Additionally, two of the traits you've listed are assumptions about internal states that you have no way of knowing from the outside.

One of those is inability to communicate in ordinary language. There are plenty of autistic people who could communicate in ordinary language, if given access to the right technology, who are written off as "unable" to do so because they aren't given the right kind of technology or the right kind of access to it. Larry Bissonnette, one of the people Estee talks about, is in that category.

Another of those is inability to understand everyday dangers. That's an assumption as to why an autistic person does things that put them in danger. Sometimes the problem isn't inability to understand those dangers, but inability to put whatever understanding we have into practice. For instance, I know perfectly well that cars can kill me, but I'm not going to be thinking about that or able to act on that when I try to follow those interesting straight lines in the middle of the road, or when I go on autopilot and open a car door in the middle of the freeway (both of these have happened, they aren't random examples).

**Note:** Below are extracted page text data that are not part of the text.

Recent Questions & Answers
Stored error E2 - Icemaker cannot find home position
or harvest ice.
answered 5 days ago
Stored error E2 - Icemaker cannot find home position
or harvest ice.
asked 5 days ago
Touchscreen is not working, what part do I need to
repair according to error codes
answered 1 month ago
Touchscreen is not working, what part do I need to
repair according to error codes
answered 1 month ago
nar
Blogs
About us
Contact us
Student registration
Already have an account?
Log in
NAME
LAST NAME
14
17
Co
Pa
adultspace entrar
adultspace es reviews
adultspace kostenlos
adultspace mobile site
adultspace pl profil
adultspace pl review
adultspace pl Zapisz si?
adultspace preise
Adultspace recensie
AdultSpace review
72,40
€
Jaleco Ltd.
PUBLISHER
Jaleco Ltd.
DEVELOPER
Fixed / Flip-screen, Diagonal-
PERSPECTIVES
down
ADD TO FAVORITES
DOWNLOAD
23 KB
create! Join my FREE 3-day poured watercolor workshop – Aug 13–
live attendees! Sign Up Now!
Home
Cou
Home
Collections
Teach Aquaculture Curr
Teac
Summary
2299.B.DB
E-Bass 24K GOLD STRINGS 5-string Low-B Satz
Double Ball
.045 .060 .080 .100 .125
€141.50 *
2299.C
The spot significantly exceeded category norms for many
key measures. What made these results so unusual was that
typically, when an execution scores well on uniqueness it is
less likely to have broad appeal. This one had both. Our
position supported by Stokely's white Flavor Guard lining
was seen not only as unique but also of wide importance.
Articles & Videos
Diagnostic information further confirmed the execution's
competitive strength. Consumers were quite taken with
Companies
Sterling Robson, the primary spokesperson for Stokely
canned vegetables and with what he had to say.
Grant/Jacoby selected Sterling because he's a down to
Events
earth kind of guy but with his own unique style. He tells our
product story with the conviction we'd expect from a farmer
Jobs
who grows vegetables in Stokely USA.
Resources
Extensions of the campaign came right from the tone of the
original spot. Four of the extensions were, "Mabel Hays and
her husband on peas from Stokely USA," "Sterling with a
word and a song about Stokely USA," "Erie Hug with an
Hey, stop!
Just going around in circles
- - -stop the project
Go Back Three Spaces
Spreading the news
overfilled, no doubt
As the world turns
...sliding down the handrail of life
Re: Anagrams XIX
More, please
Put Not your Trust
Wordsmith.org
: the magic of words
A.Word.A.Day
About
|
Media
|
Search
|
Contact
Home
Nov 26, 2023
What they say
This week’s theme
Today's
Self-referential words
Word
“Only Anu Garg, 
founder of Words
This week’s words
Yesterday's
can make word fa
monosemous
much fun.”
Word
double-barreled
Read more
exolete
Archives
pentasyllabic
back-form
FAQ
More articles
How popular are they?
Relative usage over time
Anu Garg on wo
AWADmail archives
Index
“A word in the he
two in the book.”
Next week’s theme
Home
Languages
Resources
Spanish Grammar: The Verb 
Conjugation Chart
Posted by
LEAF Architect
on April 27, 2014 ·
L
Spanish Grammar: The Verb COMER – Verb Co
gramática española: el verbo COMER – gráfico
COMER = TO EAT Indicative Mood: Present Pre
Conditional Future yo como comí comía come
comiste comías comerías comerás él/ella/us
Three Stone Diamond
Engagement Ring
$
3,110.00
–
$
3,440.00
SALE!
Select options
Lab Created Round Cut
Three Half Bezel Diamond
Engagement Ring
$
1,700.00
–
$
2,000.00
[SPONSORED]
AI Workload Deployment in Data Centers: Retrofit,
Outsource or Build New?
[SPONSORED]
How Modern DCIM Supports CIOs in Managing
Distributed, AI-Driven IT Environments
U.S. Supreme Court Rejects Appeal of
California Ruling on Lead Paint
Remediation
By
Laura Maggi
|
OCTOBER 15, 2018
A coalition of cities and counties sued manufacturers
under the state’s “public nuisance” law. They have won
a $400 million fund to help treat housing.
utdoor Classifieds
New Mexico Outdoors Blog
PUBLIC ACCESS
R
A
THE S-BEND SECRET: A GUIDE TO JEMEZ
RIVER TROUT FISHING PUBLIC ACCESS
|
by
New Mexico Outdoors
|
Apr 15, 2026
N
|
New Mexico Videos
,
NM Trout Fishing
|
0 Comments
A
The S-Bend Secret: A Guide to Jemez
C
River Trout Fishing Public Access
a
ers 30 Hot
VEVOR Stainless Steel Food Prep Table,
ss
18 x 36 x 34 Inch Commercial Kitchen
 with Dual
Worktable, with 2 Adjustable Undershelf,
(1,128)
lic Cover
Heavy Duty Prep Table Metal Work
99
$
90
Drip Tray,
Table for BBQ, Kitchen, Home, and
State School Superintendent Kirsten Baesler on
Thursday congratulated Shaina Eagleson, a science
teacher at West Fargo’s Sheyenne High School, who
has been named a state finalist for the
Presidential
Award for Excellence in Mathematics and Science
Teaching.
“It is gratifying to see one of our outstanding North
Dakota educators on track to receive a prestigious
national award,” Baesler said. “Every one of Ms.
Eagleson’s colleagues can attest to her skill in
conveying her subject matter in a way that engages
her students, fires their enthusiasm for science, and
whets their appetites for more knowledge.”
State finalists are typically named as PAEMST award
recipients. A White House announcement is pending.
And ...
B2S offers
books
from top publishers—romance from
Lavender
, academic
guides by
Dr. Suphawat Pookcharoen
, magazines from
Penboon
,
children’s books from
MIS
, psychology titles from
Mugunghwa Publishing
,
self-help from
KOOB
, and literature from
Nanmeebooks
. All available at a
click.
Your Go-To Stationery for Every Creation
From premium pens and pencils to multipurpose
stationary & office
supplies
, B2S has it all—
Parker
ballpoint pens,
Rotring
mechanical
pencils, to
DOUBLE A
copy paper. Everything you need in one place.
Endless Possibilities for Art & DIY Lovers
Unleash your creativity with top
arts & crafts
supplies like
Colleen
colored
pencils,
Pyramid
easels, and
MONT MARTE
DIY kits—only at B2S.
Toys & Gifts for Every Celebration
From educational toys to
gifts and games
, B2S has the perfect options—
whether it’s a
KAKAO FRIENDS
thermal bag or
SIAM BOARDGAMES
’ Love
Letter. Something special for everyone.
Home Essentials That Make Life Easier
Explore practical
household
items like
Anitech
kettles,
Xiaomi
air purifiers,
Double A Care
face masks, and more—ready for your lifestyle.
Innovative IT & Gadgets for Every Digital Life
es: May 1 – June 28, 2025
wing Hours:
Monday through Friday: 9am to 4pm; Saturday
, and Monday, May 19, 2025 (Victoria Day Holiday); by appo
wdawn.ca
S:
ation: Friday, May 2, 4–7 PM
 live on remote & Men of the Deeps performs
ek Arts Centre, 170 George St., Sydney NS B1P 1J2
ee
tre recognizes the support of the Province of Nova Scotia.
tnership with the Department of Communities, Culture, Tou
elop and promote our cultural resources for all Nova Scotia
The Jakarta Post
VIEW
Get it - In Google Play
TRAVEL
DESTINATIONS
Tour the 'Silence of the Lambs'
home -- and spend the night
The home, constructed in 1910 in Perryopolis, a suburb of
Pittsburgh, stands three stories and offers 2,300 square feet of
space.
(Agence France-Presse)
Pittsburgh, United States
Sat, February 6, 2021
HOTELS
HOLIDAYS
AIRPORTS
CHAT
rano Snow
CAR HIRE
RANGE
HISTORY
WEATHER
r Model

It seems to me that you more want to separate autistics who engage in a particular word-based form of self-advocacy from all other autistics, and you want to do it by bunching together traits that in reality do not bunch together that way. It's not just about offensiveness, it's about inaccurateness. The way you have lumped people together in your above comment just plain isn't accurate.

10:32 AM  
Blogger Artemisia said...

I, too, am dismayed at the fuss about labels - label my son anything you like, as long as you will work with us towards our goals: maximum skill acquisition, maximum participation in our family and community, maximized quality of life.

I have certainly been dismayed as well at teachers and professionals who cling to broad generalizations and neglect to take into consideration the widely varying strengths and deficits of each individual under their care. However, that indicates problems in training and education of the professional, not with labels.